Give again, unaltered, the lines of the listing below that run from the line having "Terms of Service" through the line having "Mapa strony".

*** Material shown ***

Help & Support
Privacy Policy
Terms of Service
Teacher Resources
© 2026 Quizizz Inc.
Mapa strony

***
*** Material shown ***

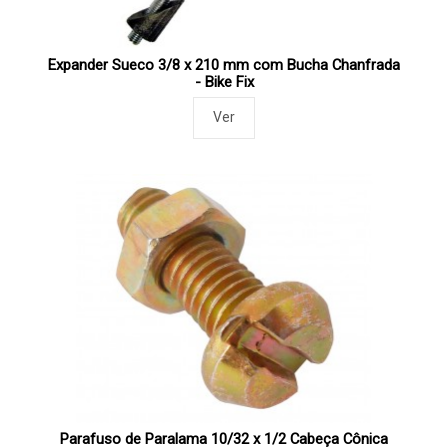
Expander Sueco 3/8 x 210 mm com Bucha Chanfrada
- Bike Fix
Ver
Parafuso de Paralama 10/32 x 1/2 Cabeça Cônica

***

> [Answer for the task]
Terms of Service
Teacher Resources
© 2026 Quizizz Inc.
Mapa strony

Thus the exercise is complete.